From aadc9cb485e3837a2603da512d2a798ebb7db5ee Mon Sep 17 00:00:00 2001
From: Travis Addair <tgaddair@gmail.com>
Date: Mon, 4 Nov 2024 06:08:43 -0800
Subject: [PATCH] Fix prefix caching + speculative decoding (#2711)

---
 .../models/flash_causal_lm.py                 | 19 +++++++++++++------
 1 file changed, 13 insertions(+), 6 deletions(-)

diff --git a/server/text_generation_server/models/flash_causal_lm.py b/server/text_generation_server/models/flash_causal_lm.py
index 6e905b4a..b0085b80 100644
--- a/server/text_generation_server/models/flash_causal_lm.py
+++ b/server/text_generation_server/models/flash_causal_lm.py
@@ -887,11 +887,12 @@ class FlashCausalLMBatch(Batch):
             fsm_grammar_states=fsm_grammar_states,
         )
 
-        speculative_ids = (
-            torch.cat([b.speculative_ids for b in batches], dim=0)

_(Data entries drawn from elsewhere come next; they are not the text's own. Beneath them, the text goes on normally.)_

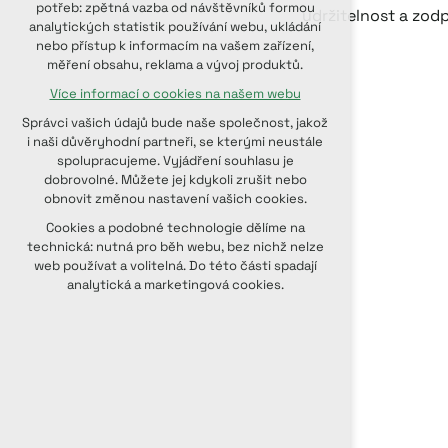
potřeb: zpětná vazba od návštěvníků formou
udržitelnost a zod
udržení kontextu stránek (session):
analytických statistik používání webu, ukládání
případná přihlášení, volby jazyka, apod.
nebo přístup k informacím na vašem zařízení,
měření obsahu, reklama a vývoj produktů.
Volitelná cookies
Více informací o cookies na našem webu
analytická pro anonymizované
vyhodnocení návštěvnosti
Správci vašich údajů bude naše společnost, jakož
marketingová cookies (Google, Seznam,
i naši důvěryhodní partneři, se kterými neustále
Facebook)
spolupracujeme. Vyjádření souhlasu je
dobrovolné. Můžete jej kdykoli zrušit nebo
Více informací o cookies na našem webu
obnovit změnou nastavení vašich cookies.
PŘIJMOUT VŠECHNY COOKIES
Cookies a podobné technologie dělíme na
technická: nutná pro běh webu, bez nichž nelze
web používat a volitelná. Do této části spadají
ODMÍTNOUT VOLITELNÁ
analytická a marketingová cookies.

-            if batches[0].speculative_ids is not None
-            else None
-        )
+        # We skip computing the speculative_ids when the batch size is too large, so
+        # we must check that all batches have them, otherwise they must be discarded
+        if get_speculate() > 0 and all(b.speculative_ids is not None for b in batches):
+            speculative_ids = torch.cat([b.speculative_ids for b in batches], dim=0)
+        else:
+            speculative_ids = None
 
         if adapter_segment_builder is not None:
             adapter_segments, adapter_segment_indices = adapter_segment_builder.build()
@@ -1724,7 +1725,13 @@ class FlashCausalLM(Model):
             new_position_ids = (
                 position_ids.unsqueeze(-1).expand(B, new_length) + arange
             ).view(-1)
-            slots = (slots.unsqueeze(-1).expand(B, new_length) + arange_int).view(-1)
+
+            # Slots can be discontiguous when prefix caching is enabled, so we need to expand the slot_indices,
+            # then update the slots with the additional indices to ensure we're grabbing the ones that have been
+            # allocated
+            slot_indices = (batch.slot_indices.unsqueeze(-1).expand(B, new_length) + arange_int).view(-1)
+            slots = batch.slots[slot_indices]
+            
             input_lengths = (
                 input_lengths.unsqueeze(-1).expand(B, new_length) + arange_int
             ).view(-1)